Mondo islamico

“L’attacco contro due moschee in Nuova Zelanda condotto da un gruppo di razzisti bianchi va condannato duramente senza alcuna esitazione. Nessuna forma di razzismo può essere tollerata, i responsabili dovranno essere puniti con il massimo rigore”.
Di fronte a un’affermazione così netta l’adesione del mondo del web è vasta ma non unanime. Un certo numero di persone aggiunge al proprio “Sì” un “ma”. Che significato hanno questi “ma”, come vengono motivati? La motivazione più ricorrente fa riferimento all’indifferenza (vera o presunta) con la quale vengono (verrebbero) accolte nel mondo islamico le analoghe stragi compiute nei confronti dei cristiani, gli attentati contro i luoghi di culto e i simboli cristiani e ebraici, lo stillicidio di atti terroristici compiuti in Occidente in nome dell’Islam.
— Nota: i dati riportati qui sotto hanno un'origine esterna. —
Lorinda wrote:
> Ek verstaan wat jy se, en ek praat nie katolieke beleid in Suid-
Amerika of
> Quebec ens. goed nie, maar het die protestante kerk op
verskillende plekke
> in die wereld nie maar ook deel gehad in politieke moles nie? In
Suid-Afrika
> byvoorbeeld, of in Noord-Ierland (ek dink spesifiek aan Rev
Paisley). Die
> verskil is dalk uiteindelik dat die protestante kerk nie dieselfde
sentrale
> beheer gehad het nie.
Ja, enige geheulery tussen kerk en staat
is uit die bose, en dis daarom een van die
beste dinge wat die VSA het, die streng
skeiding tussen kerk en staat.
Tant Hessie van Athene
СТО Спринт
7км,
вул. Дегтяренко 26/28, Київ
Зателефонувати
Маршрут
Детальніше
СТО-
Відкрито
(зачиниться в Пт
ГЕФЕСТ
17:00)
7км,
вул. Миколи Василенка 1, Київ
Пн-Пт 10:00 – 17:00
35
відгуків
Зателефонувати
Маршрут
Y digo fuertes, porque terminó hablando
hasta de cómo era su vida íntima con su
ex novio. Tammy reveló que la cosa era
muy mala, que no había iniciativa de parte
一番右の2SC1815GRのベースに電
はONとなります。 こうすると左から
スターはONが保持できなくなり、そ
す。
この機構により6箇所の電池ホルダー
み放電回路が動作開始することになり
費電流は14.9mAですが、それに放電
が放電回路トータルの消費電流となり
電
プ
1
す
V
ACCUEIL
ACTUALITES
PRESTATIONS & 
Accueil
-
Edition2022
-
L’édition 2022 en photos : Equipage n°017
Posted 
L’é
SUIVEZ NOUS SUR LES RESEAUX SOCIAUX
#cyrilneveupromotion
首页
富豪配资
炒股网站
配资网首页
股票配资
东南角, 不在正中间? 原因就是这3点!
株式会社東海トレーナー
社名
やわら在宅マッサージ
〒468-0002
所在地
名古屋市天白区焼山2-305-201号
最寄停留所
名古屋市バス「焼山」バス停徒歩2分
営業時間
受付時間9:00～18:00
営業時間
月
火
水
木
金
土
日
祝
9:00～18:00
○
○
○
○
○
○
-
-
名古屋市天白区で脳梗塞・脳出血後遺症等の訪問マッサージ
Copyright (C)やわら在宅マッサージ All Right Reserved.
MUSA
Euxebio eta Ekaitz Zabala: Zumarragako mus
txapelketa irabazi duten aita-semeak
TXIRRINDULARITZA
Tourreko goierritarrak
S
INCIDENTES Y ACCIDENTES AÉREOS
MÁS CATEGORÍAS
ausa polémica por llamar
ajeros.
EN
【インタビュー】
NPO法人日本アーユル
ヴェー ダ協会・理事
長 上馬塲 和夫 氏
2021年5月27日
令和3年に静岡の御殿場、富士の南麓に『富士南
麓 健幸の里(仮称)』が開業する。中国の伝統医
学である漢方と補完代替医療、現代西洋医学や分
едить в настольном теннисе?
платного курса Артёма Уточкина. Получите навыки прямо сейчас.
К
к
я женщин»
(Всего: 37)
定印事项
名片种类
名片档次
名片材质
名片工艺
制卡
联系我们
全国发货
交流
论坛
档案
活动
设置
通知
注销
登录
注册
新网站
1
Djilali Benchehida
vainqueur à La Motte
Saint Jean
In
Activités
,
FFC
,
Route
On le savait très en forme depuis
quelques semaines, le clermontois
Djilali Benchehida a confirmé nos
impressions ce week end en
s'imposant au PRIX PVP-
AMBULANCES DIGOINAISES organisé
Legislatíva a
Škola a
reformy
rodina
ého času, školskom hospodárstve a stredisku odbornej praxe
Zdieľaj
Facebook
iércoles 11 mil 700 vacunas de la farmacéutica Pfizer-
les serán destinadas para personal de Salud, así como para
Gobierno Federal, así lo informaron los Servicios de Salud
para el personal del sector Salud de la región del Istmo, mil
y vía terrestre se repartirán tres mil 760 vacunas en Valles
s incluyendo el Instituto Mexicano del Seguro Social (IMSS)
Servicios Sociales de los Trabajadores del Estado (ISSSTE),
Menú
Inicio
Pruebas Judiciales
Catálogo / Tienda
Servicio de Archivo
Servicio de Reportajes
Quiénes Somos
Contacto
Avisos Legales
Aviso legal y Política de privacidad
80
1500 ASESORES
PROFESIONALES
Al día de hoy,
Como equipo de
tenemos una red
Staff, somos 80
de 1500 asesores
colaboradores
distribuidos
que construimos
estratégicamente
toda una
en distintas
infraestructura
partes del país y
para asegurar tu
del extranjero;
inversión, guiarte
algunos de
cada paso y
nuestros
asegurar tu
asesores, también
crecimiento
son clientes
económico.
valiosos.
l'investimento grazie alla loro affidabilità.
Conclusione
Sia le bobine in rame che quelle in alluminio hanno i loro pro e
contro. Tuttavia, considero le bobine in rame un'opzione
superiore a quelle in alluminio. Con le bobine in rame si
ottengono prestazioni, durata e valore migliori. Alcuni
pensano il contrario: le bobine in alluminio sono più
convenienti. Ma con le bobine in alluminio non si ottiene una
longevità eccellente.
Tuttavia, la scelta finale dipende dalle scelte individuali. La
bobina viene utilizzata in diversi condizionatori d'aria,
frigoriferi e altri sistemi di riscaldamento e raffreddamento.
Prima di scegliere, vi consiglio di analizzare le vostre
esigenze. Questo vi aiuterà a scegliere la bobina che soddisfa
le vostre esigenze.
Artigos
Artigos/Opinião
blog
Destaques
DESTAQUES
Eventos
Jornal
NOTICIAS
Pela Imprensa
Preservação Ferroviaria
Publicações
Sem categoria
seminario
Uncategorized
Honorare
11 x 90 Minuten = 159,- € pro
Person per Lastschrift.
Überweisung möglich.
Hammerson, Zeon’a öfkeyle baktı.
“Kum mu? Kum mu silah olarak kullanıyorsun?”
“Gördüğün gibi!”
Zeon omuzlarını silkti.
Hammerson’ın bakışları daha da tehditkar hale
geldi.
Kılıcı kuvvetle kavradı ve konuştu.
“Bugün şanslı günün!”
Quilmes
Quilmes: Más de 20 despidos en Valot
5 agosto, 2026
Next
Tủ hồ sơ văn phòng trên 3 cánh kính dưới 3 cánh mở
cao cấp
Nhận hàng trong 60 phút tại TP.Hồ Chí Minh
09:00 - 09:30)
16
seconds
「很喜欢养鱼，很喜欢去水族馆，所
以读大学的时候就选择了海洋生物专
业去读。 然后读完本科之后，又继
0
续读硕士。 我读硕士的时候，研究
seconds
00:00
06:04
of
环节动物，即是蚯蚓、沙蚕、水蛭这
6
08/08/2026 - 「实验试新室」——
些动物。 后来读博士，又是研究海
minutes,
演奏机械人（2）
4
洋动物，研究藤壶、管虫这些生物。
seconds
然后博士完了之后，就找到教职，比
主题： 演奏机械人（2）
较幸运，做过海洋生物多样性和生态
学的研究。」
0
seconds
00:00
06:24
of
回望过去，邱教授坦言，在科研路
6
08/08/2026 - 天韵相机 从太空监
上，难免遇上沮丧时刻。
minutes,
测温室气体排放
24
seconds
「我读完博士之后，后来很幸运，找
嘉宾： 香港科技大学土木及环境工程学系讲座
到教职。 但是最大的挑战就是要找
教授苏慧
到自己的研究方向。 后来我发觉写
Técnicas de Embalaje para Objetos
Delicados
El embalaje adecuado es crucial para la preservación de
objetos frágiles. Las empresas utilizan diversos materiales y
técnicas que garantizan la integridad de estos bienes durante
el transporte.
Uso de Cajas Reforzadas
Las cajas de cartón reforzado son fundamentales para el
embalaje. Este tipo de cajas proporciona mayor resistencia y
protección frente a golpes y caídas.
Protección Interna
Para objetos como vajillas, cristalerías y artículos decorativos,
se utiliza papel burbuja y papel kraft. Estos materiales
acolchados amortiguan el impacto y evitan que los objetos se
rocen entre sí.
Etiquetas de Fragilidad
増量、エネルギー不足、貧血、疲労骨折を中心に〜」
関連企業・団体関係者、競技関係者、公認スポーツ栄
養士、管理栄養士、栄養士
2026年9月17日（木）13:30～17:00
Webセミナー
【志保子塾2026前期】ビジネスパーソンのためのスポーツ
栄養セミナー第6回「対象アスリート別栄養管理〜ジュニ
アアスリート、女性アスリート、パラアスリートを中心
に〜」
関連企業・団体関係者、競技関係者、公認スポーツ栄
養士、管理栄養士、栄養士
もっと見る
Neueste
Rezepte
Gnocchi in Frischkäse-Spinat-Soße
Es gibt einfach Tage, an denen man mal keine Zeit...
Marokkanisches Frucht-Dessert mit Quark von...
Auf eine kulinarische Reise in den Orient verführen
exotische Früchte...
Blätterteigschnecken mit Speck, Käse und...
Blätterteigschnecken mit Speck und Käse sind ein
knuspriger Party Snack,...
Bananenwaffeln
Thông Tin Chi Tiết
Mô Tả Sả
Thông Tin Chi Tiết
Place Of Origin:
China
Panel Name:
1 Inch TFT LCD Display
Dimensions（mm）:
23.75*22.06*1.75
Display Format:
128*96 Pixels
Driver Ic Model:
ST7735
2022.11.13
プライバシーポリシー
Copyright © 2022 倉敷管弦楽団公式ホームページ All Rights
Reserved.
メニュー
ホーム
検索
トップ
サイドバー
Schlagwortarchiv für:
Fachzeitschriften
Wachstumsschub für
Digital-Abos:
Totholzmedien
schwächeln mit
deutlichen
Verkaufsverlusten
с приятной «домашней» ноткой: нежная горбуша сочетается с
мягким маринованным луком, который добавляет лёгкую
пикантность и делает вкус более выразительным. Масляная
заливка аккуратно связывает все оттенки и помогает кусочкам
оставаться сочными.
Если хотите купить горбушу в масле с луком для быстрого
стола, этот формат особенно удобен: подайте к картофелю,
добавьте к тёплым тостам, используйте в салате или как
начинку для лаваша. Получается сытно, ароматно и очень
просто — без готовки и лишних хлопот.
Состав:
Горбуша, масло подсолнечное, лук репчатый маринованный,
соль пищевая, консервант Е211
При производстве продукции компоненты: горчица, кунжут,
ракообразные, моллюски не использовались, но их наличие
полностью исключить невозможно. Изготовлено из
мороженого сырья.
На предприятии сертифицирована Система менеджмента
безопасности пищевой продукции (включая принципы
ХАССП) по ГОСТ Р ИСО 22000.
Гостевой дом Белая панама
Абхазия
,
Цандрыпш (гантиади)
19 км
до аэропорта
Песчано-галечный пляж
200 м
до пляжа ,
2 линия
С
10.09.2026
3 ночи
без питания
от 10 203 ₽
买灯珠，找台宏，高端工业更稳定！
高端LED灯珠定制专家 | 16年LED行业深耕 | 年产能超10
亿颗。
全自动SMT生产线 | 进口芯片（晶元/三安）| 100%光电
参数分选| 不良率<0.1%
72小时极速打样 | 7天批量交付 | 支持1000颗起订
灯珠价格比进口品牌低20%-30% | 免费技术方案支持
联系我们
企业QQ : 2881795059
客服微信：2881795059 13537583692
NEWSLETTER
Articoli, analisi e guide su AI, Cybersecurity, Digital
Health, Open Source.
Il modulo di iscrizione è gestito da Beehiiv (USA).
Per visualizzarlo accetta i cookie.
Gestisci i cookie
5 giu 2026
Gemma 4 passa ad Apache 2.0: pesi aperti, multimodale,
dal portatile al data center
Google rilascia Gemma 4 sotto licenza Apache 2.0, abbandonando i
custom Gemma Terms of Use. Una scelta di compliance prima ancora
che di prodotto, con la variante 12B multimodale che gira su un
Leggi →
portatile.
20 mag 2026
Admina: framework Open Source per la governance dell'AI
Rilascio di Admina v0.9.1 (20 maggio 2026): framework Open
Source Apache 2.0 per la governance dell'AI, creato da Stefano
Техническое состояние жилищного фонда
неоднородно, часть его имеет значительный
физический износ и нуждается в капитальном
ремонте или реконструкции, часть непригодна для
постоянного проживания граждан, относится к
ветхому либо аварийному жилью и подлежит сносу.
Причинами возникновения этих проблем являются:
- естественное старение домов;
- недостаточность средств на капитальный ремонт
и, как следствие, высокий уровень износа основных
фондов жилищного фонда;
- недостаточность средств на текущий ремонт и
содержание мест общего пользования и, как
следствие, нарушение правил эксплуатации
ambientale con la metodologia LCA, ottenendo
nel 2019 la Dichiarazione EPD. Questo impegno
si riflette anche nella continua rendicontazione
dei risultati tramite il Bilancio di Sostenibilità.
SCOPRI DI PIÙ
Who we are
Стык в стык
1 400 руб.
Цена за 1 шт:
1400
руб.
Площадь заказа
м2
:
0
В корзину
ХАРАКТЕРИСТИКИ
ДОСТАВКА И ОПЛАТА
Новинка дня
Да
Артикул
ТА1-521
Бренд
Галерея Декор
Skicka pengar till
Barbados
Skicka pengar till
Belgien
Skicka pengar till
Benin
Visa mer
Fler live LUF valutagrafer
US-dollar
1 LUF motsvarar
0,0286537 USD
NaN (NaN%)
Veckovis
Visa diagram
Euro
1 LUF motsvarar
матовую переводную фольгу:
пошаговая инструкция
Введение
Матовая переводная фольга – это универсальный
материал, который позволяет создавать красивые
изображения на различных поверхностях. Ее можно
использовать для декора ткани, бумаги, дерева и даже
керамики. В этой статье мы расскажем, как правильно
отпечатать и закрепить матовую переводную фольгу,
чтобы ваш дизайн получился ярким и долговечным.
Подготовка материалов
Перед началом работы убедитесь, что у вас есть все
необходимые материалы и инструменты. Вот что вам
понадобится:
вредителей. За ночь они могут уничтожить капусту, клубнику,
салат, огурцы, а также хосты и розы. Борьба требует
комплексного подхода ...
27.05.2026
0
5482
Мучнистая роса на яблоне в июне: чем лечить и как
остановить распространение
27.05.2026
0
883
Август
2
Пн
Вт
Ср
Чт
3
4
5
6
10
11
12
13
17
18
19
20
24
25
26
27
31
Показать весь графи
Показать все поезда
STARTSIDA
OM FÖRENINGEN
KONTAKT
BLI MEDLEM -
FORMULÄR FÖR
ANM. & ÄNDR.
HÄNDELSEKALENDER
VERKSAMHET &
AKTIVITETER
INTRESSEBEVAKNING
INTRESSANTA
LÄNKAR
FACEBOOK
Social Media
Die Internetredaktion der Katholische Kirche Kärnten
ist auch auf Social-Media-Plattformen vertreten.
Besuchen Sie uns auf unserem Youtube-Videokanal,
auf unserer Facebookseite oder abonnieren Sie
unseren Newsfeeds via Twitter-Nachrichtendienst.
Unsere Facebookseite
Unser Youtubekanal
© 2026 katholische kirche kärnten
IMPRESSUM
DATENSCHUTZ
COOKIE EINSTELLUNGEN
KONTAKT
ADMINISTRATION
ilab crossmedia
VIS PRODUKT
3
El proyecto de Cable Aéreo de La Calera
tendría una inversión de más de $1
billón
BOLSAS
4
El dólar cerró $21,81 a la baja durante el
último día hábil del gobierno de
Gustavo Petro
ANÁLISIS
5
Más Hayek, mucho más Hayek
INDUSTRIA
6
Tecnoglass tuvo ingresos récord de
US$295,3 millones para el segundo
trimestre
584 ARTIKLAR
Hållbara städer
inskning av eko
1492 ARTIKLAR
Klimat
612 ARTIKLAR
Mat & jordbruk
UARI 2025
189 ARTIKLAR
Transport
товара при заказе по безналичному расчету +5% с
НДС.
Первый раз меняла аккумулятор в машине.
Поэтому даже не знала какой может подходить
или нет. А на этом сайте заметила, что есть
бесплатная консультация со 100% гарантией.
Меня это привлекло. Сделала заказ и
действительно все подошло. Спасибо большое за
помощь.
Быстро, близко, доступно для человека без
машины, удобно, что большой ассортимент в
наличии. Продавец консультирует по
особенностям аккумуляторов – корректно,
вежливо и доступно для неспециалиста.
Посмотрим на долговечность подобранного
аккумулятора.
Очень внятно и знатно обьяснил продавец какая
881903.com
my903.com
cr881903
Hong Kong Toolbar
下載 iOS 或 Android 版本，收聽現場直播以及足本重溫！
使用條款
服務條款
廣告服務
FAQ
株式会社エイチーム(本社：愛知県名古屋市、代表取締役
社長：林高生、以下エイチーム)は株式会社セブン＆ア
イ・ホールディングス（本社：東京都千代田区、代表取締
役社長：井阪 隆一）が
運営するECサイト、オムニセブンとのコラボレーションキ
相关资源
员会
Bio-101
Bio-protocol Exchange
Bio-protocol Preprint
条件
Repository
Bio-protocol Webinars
Prima di cercare di comprendere le motivazioni di queste riserve, è bene ribadire l’utilità del web come strumento che fa emergere le correnti più o meno visibili dell’opinione pubblica e i loro mutamenti. Oggi è prevalente un atteggiamento negativo verso i social media, considerati come veicolo di estremismo e di intolleranza: è vero che questo uso del web è assai diffuso ma ciò nonostante i social media restano un grande strumento di libertà, che permette che un gran numero di notizie (e anche di opinioni) che la stampa e le TV non fanno filtrare o che addirittura censurano programmaticamente possano essere diffuse e portate a conoscenza dei cittadini.
Tornando al “ma” con cui alcuni cittadini esprimono una riserva rispetto a una condanna netta di un attentato come quello compiuto contro le due moschee in Nuova Zelanda, si scorge dietro di esso la riproposizione di una tesi che già in passato ha avuto un certo successo: quella della reciprocità. Di solito questo principio viene espresso in riferimento ai diritti e suona più o meno così: siamo d’accordo nel riconoscere ai musulmani che vivono in Occidente gli stessi diritti di tutti gli altri cittadini ma allora questo stesso principio deve essere applicato anche nei Paesi islamici, dove invece ai cristiani (non parliamo poi degli ebrei) questi stessi diritti, in particolare quelli attinenti alla sfera della libertà di religione, non vengono applicati. Di solito a questa obiezione viene risposto che alcuni diritti sono inalienabili e incondizionati e non possono dipendere dal fatto che in alcuni Paesi non vengono riconosciuti o comunque non sono applicati. È una risposta che mantiene – a qualsiasi campo venga applicata – tutto il suo valore e tuttavia non appare a tutti pienamente convincente perché alla sua accettazione osta un principio molto sentito, quello dell’equità, che non tiene conto delle diversità storiche e culturali ed esprime, in fondo, l’adesione al principio che – poiché gli uomini sono uguali qualunque sia la loro appartenenza etnica o religiosa – uguale deve essere la possibilità di usufruire di diritti considerati universali.
È questo principio di equità che porta oggi un certo numero di persone ad accompagnare la propria condanna dell’attentato contro le due moschee alla richiesta – più o meno chiaramente formulata – rivolta al mondo islamico di un’analoga condanna per tutti gli analoghi atti compiuti in nome dell’Islam.
D’altra parte quando si parla di “mondo islamico” si usa un’espressione di non facile definizione. Che cosa si intende per mondo islamico? Le masse popolari, divise non solo tra sunniti e sciiti ma lungo una serie di linee di distinzione che spesso si innestano su differenziazioni etniche e culturali in alcuni casi pre-islamiche? Le élite dirigenti, ancor meno raccolte intorno a un qualsiasi progetto unificante? E anche dal punto di vista occidentale, la nozione “mondo islamico” è vaga e confusa, più costruita in negativo, come reazione alla crescita del fondamentalismo, che come consapevole definizione di una realtà definita univocamente.